= Run London =

Run London (2001–2010) was an annual 10 km run (or series of runs), organised by Nike and held within London, UK. The events are unique in having different themes and marketing campaigns each year.

==Events==

===2001 - Kew Gardens===
The run took place on Sunday 22 July with approximately 10,000 runners taking part, all wearing pink running shirts.

===2002 - Richmond Park===
The theme of the run was based upon the Chicken and the Egg, with the slogans "Which came first?" and "I'll do it if you do it." The run took place on Sunday 22 September and approximately 20,000 runners all clad in yellow nike T-shirts took part.

===2003 - Richmond Park===
The run took place on Sunday 7 September. The theme revolved around runners choosing one of three available virtual coaches: Paula, O'Keefe and Carter, each with their own unique style and set of slogans. Paula, based on Paula Radcliffe, was a dedicated and serious athlete who wanted runners to be like her and push the boundaries at every opportunity. Carter, a long haired and bearded hippy, was the 'holistic' runner who wanted runners to love running and running to love them. O'Keefe, a militarian figure armed with a megaphone, was a hard man who did not suffer fools in his training, he claimed to not let runners stop until they had shed blood, sweat and tears.

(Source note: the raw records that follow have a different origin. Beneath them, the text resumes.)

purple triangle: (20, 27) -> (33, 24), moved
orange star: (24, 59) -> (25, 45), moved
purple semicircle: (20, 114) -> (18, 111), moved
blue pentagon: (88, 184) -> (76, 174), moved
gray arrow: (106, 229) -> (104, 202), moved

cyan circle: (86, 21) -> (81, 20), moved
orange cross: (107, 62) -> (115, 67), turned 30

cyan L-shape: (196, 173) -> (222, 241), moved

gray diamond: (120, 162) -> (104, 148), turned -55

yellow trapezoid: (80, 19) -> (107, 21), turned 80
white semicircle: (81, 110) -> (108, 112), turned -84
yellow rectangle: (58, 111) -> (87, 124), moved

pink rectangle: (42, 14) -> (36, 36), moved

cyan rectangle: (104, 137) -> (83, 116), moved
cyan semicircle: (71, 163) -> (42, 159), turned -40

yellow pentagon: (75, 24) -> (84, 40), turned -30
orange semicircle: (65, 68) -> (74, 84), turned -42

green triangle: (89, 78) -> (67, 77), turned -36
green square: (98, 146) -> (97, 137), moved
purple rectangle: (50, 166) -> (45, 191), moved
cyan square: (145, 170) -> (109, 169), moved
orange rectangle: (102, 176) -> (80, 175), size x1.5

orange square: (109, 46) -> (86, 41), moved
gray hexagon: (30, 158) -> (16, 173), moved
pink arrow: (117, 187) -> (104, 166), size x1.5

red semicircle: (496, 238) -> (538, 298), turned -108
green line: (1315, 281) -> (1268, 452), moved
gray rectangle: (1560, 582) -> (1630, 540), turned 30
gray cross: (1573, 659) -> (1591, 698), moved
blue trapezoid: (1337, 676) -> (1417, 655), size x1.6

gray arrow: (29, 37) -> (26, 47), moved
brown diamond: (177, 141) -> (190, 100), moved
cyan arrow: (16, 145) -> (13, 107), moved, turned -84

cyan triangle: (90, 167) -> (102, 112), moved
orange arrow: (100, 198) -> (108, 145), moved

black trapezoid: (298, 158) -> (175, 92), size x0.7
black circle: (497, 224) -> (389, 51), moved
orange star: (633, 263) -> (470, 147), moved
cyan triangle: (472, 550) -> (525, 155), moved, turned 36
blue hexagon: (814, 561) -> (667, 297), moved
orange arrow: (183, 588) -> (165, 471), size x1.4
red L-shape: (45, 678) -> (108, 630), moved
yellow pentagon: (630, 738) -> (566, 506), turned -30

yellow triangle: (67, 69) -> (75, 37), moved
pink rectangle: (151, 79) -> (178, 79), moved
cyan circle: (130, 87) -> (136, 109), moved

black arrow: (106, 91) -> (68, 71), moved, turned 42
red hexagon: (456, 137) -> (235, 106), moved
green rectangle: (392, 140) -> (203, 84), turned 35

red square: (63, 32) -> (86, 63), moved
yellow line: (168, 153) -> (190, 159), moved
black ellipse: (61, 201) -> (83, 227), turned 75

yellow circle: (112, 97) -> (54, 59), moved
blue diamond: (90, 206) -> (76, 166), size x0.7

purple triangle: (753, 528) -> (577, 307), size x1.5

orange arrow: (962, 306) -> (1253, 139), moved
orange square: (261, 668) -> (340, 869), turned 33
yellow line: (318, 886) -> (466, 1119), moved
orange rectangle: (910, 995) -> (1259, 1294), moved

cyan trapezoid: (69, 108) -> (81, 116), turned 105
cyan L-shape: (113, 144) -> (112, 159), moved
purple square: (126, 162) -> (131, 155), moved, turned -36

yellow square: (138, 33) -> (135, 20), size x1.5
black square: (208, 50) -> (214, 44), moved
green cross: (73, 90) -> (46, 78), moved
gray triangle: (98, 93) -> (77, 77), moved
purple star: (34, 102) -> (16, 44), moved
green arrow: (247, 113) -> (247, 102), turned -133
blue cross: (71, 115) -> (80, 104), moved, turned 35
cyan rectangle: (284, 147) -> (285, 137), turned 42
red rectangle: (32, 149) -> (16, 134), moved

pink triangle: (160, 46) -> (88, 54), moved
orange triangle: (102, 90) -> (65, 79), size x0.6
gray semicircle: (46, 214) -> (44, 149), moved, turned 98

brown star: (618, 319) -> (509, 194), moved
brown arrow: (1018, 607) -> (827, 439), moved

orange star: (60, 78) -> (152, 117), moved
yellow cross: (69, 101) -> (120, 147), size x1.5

The run's T-shirts were light blue with the image and slogan of the runner's chosen coach, as were the finishing medals. An estimated 30,000 runners participated.

===2004 - Nocturnal===
The theme of the run was to "Go Nocturnal" and took place on the streets of London on the night of Sunday 28 November. 30,000 runners, wearing luminous yellow long-sleeved running tops braved the near winter conditions on a route that started in Surrey Quays shopping centre, through Bermondsey, along the River Thames, turning on Tower Bridge, before ending in Southwark Park. The award-winning integrated advertising campaign was by Wieden and Kennedy and was created by Sean Thompson, Matt Follows and Chris Groom.

===2005 - All Year===
This year's slogan was "I will run a year" with Nike arranging for runs to take place throughout the year in a range of different parks and routes.

====Main Run====
The main 10K run took place simultaneously in Battersea, Hyde and Victoria parks on Sunday 16 October. An estimated 35,000 runners took part, all wearing bright red T-shirts. The race is 2nd in popularity after the London British 10K.

====Run November====
Run November was a 5K run through Crystal Palace park finishing at Crystal Palace Athletics stadium. It took place on Sunday 27 November, and given the temperature and location it was no surprise that the attendance was a fraction of that for the main run.

====Run January====
Run January took place on 29 January in Regents Park. It was a series of 5k runs one every half an hour between 10 and 1pm.

Run March

Run March was in Gunnersbury Park, West London on 26 March, the day the clocks were put forward from GMT to BST. This was a 5K event with two laps of a loop in the course before a long run out to the finish, similar to a figure 6.

Run May

Run May was another 5K timed event taking place in Victoria Park, East London on 21 May.

Run July

The final chapter in the Run London "Run A Year" series. Finsbury Park was the setting for the last 5K, held on 16 July in the hot summer of 2006. Paula Radcliffe supported the event by competing and signing numerous T-shirts at the finish.

"I Ran A Year"

Runners who completed 4 of the 5 courses received a commemorative T-shirt with the logo "I Ran A Year" on the front and the number " 3 6 5 " on the rear.

===2006 - North Vs South===
This year's event consisted of runners from the North and the South of London competing against each other around a 10k circuit in London's Hyde Park. The average time was calculated for all runners in both teams to determine the winner. The race was held in four waves: wave one starting at 10.15, wave two at 11.05, wave three at 11.55 and wave four at 12.45. The winning team was the South, with an average time of 56 minutes 09 seconds. The average time for the North was 56 m 26secs.

===2007 - no race===
This year's event was skipped with the tagline:

"What becomes of a habit stops being a challenge. So it's a year off for Run London. A year of running your way."

=== 2008 - London Vs The World ===
The 2008 race was launched with the tagline -

"You ran at night
You ran a year
You ran for your side of the river
now its time to take your 10k global
Race the world on Aug 31, 2008."

===2009 - no race===
This year's event was skipped with the tagline:

"What becomes of a habit stops being a challenge. So it's a year off for Run London. A year of running your way."